Após algum tempo de hibernação sem por aqui escrever, eis que a vontade de (re)equilibrar vence a inércia e a atenção dispersa. Não é que desta prosa resulte algum valor revolucionário ou sequer revelador. Bem, pelo menos é contestatário. É por isso que escrevo: para vincar o que me parece evidente, embora insistentemente ignorado.

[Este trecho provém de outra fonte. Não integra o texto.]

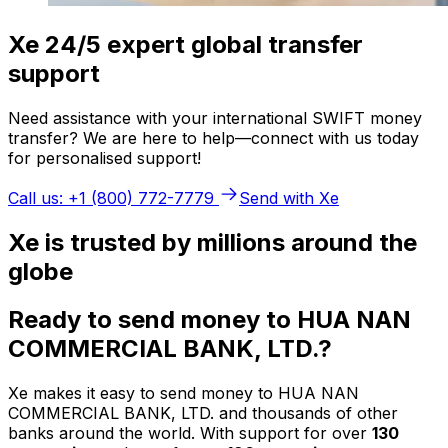
Xe 24/5 expert global transfer
support
Need assistance with your international SWIFT money
transfer? We are here to help—connect with us today
for personalised support!
Call us: +1 (800) 772-7779
Send with Xe
Xe is trusted by millions around the
globe
Ready to send money to HUA NAN
COMMERCIAL BANK, LTD.?
Xe makes it easy to send money to HUA NAN
COMMERCIAL BANK, LTD. and thousands of other
banks around the world. With support for over
130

Há palavras que me assolam com frequência. Ilusão é uma dessas privilegiadas, ou não vivêssemos todos – sem excepção – em permanente ilusão!? Bem, talvez existam excepções – quem consiga viver em permanente iluminação ou nirvana! Vivemos iludidos, do princípio ao fim. Porque não assumir e aceitar esta evidente ilusão? Por mim, gosto de assumir as ilusões que consistentemente se me apresentam credíveis. Esta é apenas uma delas.

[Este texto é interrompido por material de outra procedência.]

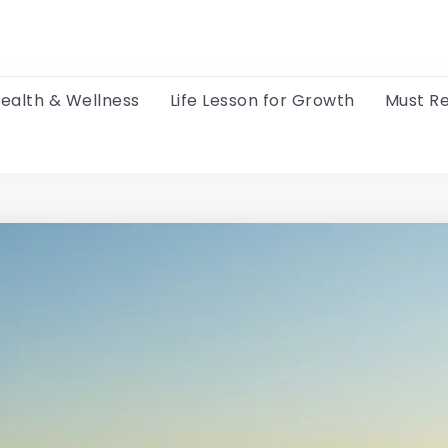
ealth & Wellness
Life Lesson for Growth
Must R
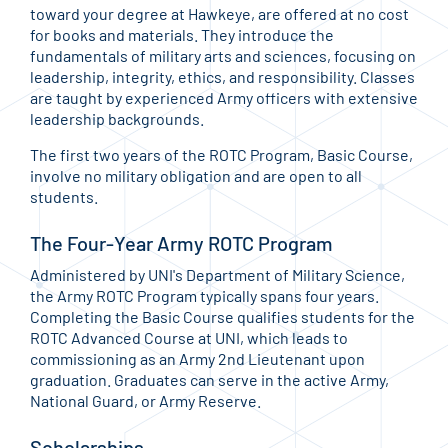
toward your degree at Hawkeye, are offered at no cost
for books and materials. They introduce the
fundamentals of military arts and sciences, focusing on
leadership, integrity, ethics, and responsibility. Classes
are taught by experienced Army officers with extensive
leadership backgrounds.
The first two years of the ROTC Program, Basic Course,
involve no military obligation and are open to all
students.
The Four-Year Army ROTC Program
Administered by UNI's Department of Military Science,
the Army ROTC Program typically spans four years.
Completing the Basic Course qualifies students for the
ROTC Advanced Course at UNI, which leads to
commissioning as an Army 2nd Lieutenant upon
graduation. Graduates can serve in the active Army,
National Guard, or Army Reserve.
Scholarships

Modas. Também são ilusões. Cada época tem as suas. Nesta, a tecnologia é a moda. Vivemos numa época de fascínio pela tecnologia. Convencemos e deixamo-nos convencer que a tecnologia é salvadora, que resolve todos os problemas, que agora é que é… ou vai ser… Engano. E-n-g-a-n-o. A tecnologia não muda nada. Não muda nada de substancial. Mas a tecnologia é impressionante. É poderosa. É (ou pode ser) catalisadora. Facilita. Torna mais rápido e mais fácil. Em alguns casos, torna possível. Eu gosto de tecnologia(s). Mas não nos deixemos fascinar por ela(s). Não mudarão nada [de relevante] se nós não mudarmos primeiro.